◆ TASK TO CARRY OUT ◆
Read through the records below and copy each line that uses the word "soupe".

THE INPUT: Begin

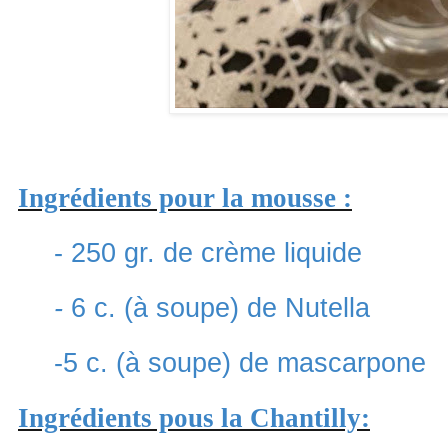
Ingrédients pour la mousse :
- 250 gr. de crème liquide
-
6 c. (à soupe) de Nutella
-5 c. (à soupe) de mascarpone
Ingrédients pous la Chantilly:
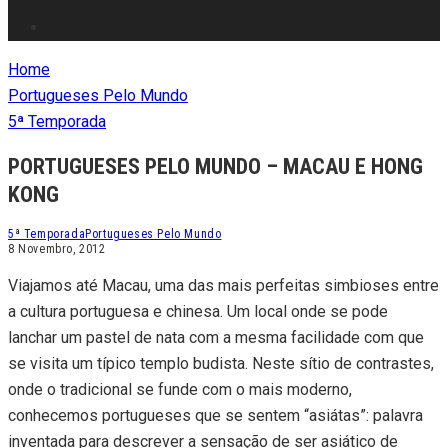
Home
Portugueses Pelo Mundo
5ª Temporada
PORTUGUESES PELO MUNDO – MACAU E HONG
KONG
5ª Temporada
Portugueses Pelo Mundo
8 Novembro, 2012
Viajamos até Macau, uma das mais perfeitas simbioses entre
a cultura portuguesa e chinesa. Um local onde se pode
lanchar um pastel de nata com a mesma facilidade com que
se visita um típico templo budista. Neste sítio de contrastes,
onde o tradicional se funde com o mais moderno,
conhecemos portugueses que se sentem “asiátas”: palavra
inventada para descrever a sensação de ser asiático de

THE INPUT: End

◆ RESPONSE BOX ◆
6 c. (à soupe) de Nutella
-5 c. (à soupe) de mascarpone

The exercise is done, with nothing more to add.